Among the records that follow, how many lines include the string "طبیعی"? Only the number is wanted.

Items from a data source
- Opening Delimiter -

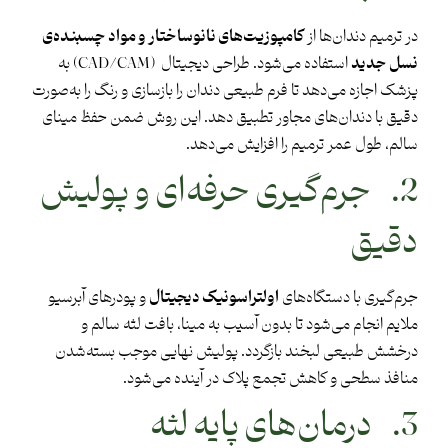
در ترمیم دندان‌ها از
کامپوزیت‌های نانوساختار و مواد چسبنده‌ی
نسل جدید
استفاده می‌شود. طراحی دیجیتال (CAD/CAM) به
پزشک اجازه می‌دهد تا فرم طبیعی دندان را بازسازی و رنگ را به‌صورت
دقیق با دندان‌های مجاور تطبیق دهد. این روش ضمن حفظ مینای
سالم، طول عمر ترمیم را افزایش می‌دهد.
2. جرم‌گیری حرفه‌ای و پولیش
دقیق
جرم‌گیری با دستگاه‌های
اولتراسونیک دیجیتال
و پودرهای آبرسیو
ملایم انجام می‌شود تا بدون آسیب به مینا، بافت لثه سالم و
درخشش طبیعی لبخند بازگردد. پولیش نهایی موجب بسته‌شدن
منافذ سطحی و کاهش تجمع پلاک در آینده می‌شود.
3. درمان‌های پایه لثه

- Closing Delimiter -

● ANSWER SECTION
2